> **Task statement**
All lines from the top of the records below through the line holding "Pricing (372, 716)", and only those, should be printed exactly, minus the pictures.
· · · · · · ·
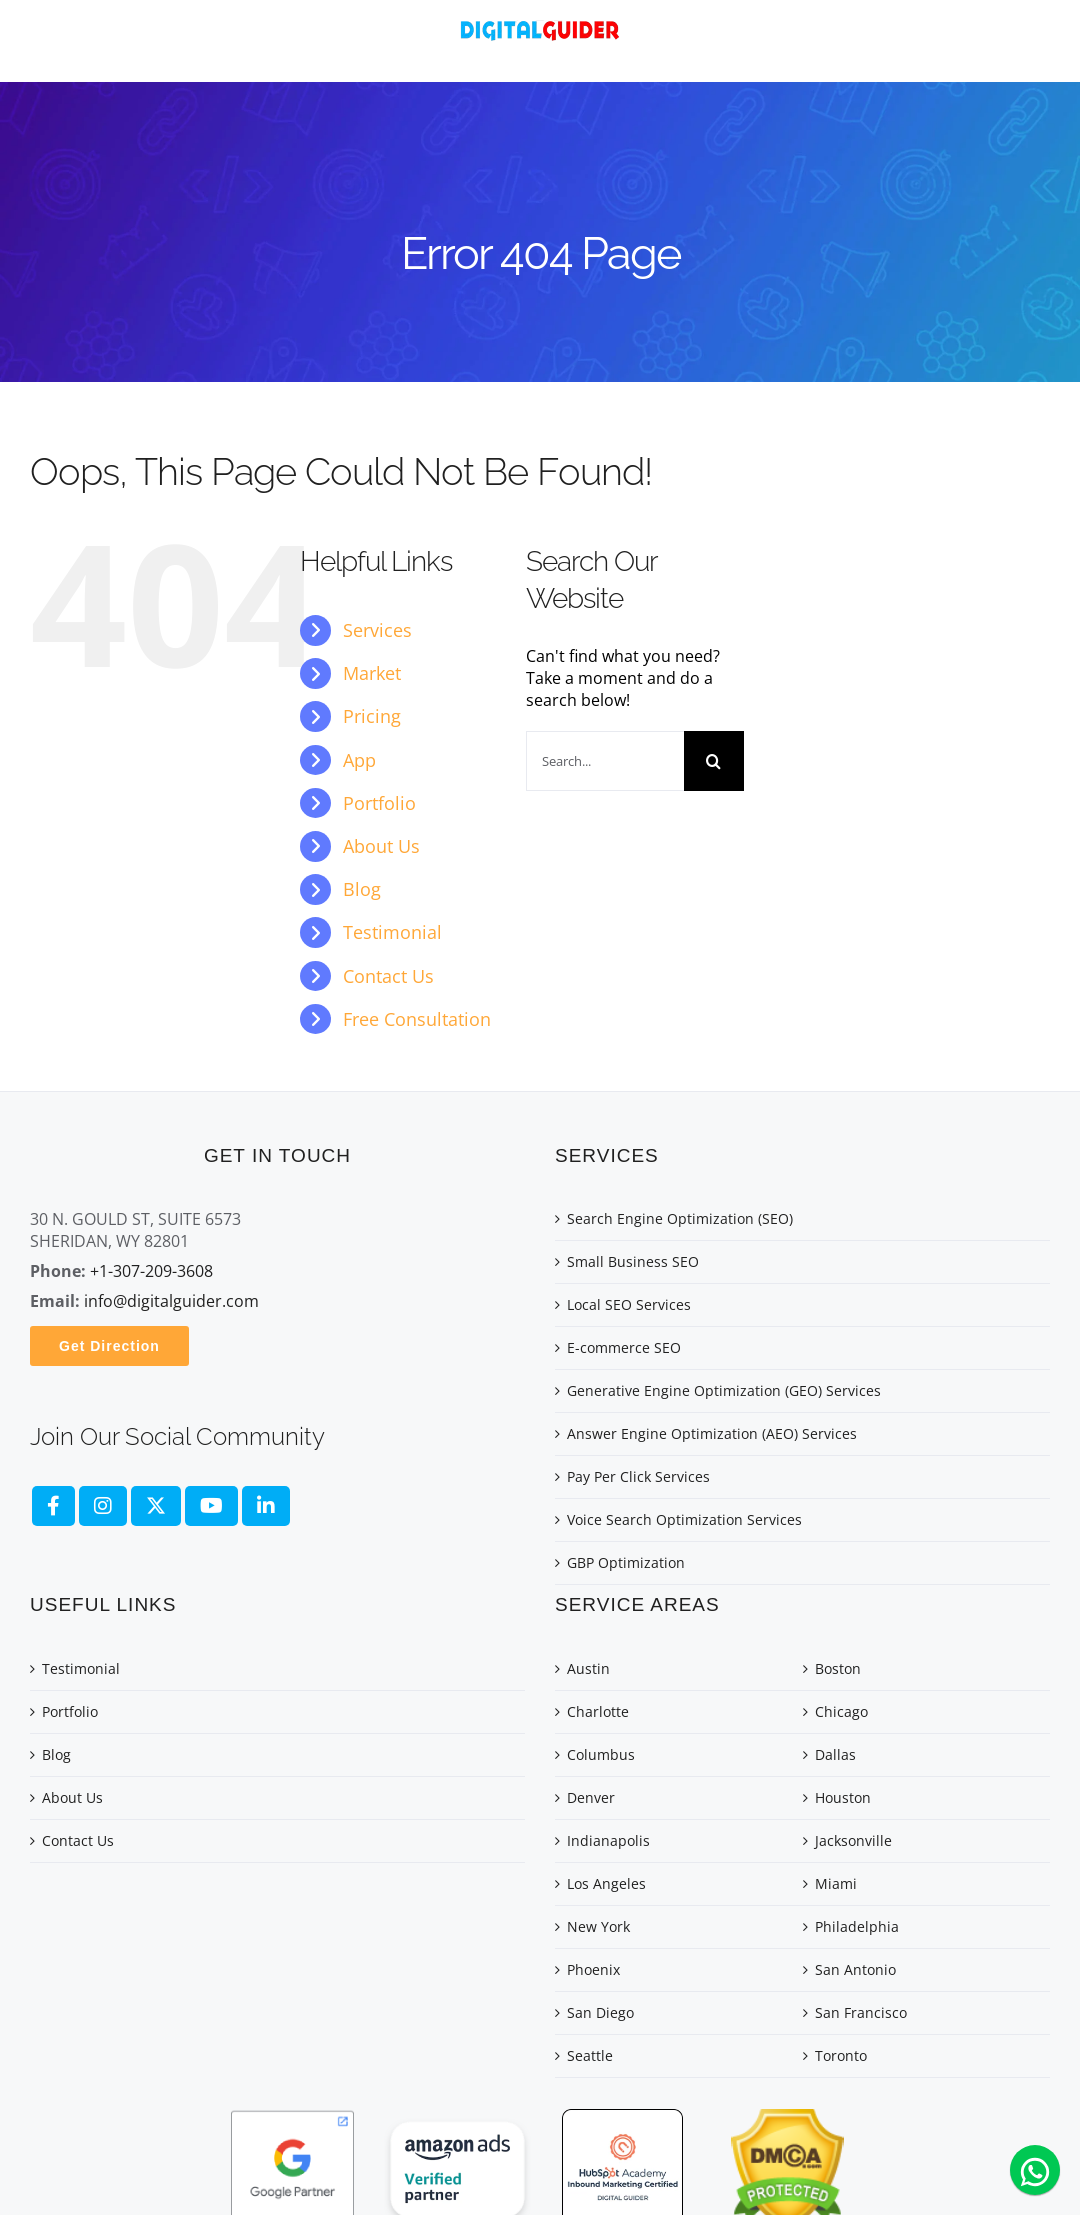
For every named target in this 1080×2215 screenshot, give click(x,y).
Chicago (841, 1711)
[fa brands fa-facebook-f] (53, 1506)
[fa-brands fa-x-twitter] (156, 1506)
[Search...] (605, 761)
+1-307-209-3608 (151, 1271)
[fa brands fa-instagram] (103, 1506)
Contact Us (388, 976)
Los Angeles (606, 1883)
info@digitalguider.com (171, 1301)
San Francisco (861, 2012)
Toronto (841, 2055)
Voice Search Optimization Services (684, 1519)
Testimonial (392, 932)
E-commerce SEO (624, 1347)
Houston (843, 1797)
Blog (362, 889)
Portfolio (379, 803)
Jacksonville (853, 1840)
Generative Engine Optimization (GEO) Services (724, 1390)
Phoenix (593, 1969)
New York (598, 1926)
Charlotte (598, 1711)
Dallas (835, 1754)
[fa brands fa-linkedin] (266, 1506)
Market (372, 673)
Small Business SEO (633, 1261)
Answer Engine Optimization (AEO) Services (712, 1433)
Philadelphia (857, 1926)
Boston (838, 1668)
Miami (836, 1883)
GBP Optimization (626, 1562)
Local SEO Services (629, 1304)
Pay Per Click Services (638, 1476)
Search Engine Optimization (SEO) (680, 1218)
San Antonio (855, 1969)
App (359, 760)
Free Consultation (417, 1019)
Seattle (590, 2055)
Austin (588, 1668)
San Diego (600, 2012)
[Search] (714, 761)
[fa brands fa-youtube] (211, 1506)
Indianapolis (608, 1840)
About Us (381, 846)
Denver (591, 1797)
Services (377, 630)
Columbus (601, 1754)
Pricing (372, 716)
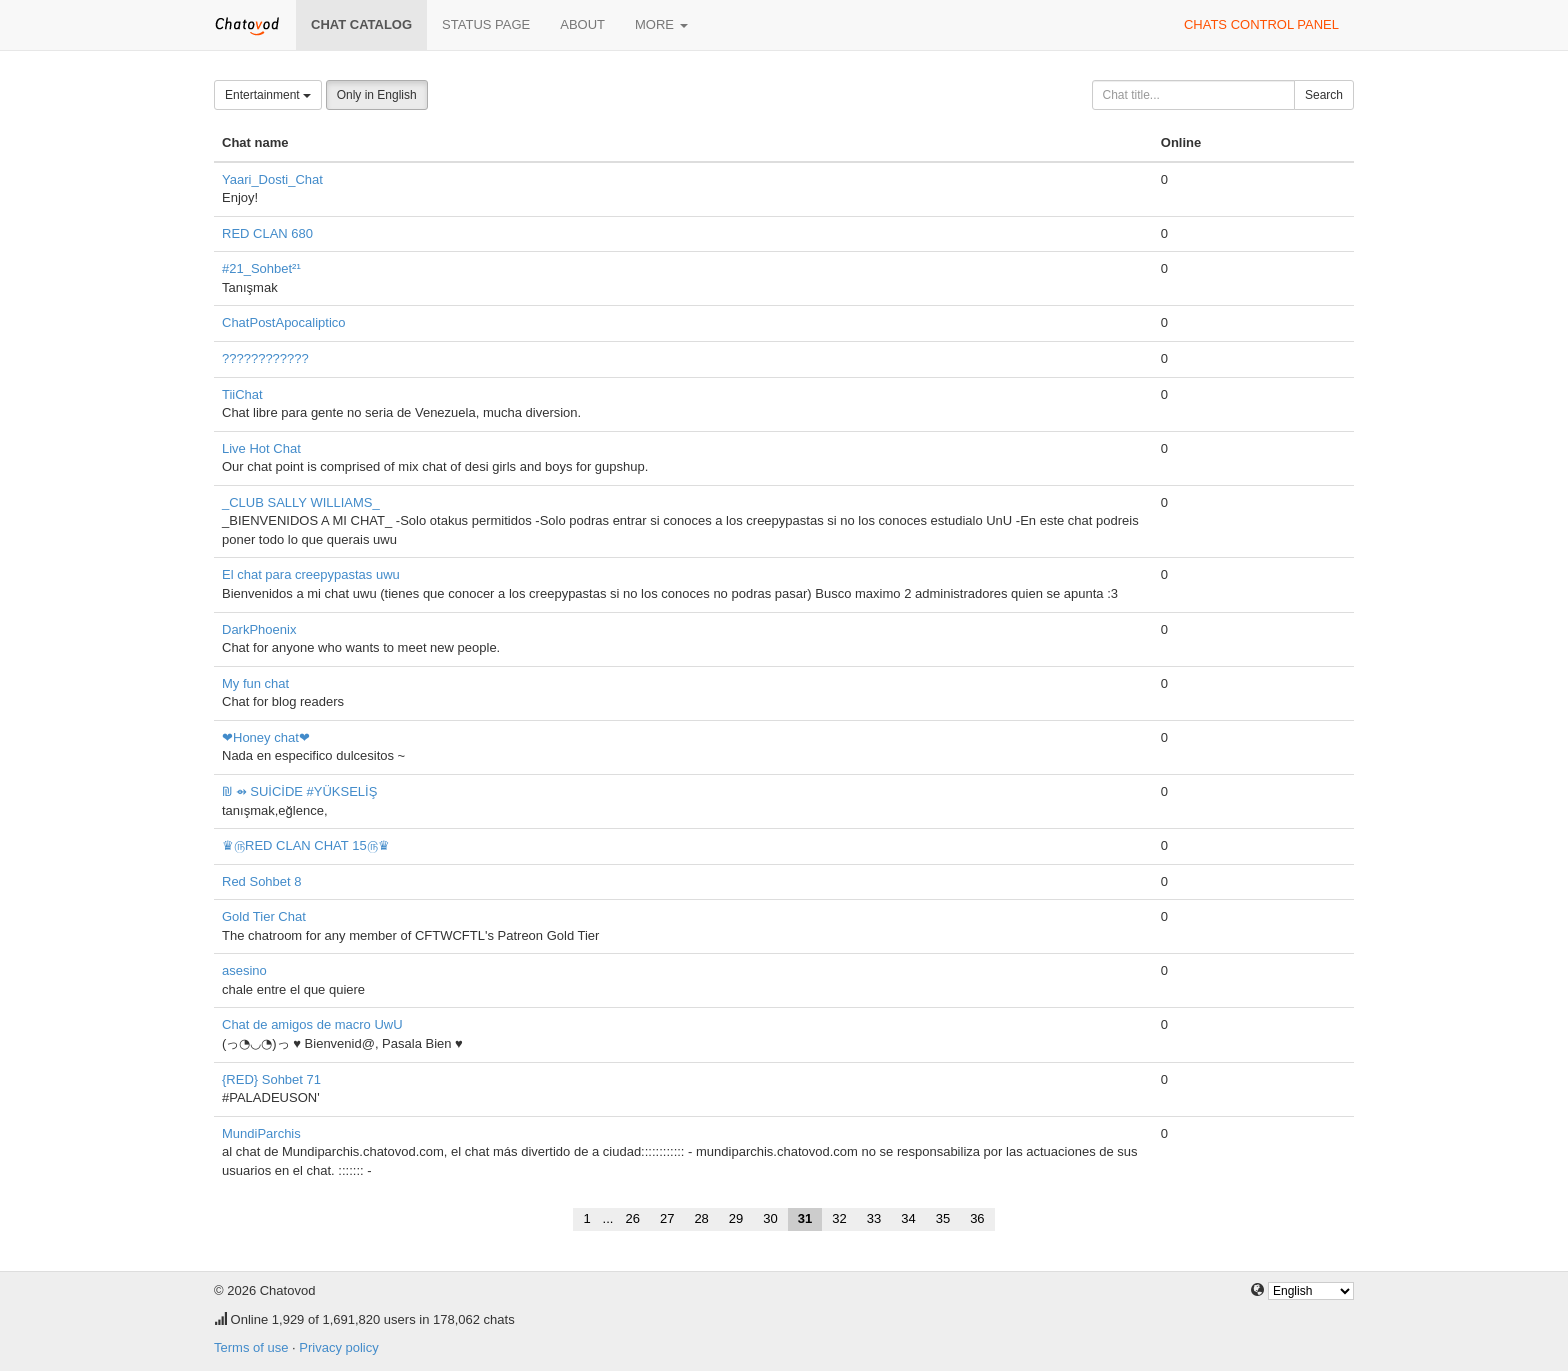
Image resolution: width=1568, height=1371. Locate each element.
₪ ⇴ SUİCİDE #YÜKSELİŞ (299, 791)
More (661, 24)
· · · · · · ·
> **Exercise response**
For every named target in this 1080×2215 screenshot, give click(x,y).
Chicago (841, 1711)
[fa brands fa-facebook-f] (53, 1506)
[fa-brands fa-x-twitter] (156, 1506)
[Search...] (605, 761)
+1-307-209-3608 (151, 1271)
[fa brands fa-instagram] (103, 1506)
Contact Us (388, 976)
Los Angeles (606, 1883)
info@digitalguider.com (171, 1301)
San Francisco (861, 2012)
Toronto (841, 2055)
Voice Search Optimization Services (684, 1519)
Testimonial (392, 932)
E-commerce SEO (624, 1347)
Houston (843, 1797)
Blog (362, 889)
Portfolio (379, 803)
Jacksonville (853, 1840)
Generative Engine Optimization (GEO) Services (724, 1390)
Phoenix (593, 1969)
New York (598, 1926)
Charlotte (598, 1711)
Dallas (835, 1754)
[fa brands fa-linkedin] (266, 1506)
Market (372, 673)
Small Business SEO (633, 1261)
Answer Engine Optimization (AEO) Services (712, 1433)
Philadelphia (857, 1926)
Boston (838, 1668)
Miami (836, 1883)
GBP Optimization (626, 1562)
Local SEO Services (629, 1304)
Pay Per Click Services (638, 1476)
Search Engine Optimization (SEO) (680, 1218)
San Antonio (855, 1969)
App (359, 760)
Free Consultation (417, 1019)
Seattle (590, 2055)
Austin (588, 1668)
San Diego (600, 2012)
[Search] (714, 761)
[fa brands fa-youtube] (211, 1506)
Indianapolis (608, 1840)
About Us (381, 846)
Denver (591, 1797)
Services (377, 630)
Columbus (601, 1754)
Pricing (372, 716)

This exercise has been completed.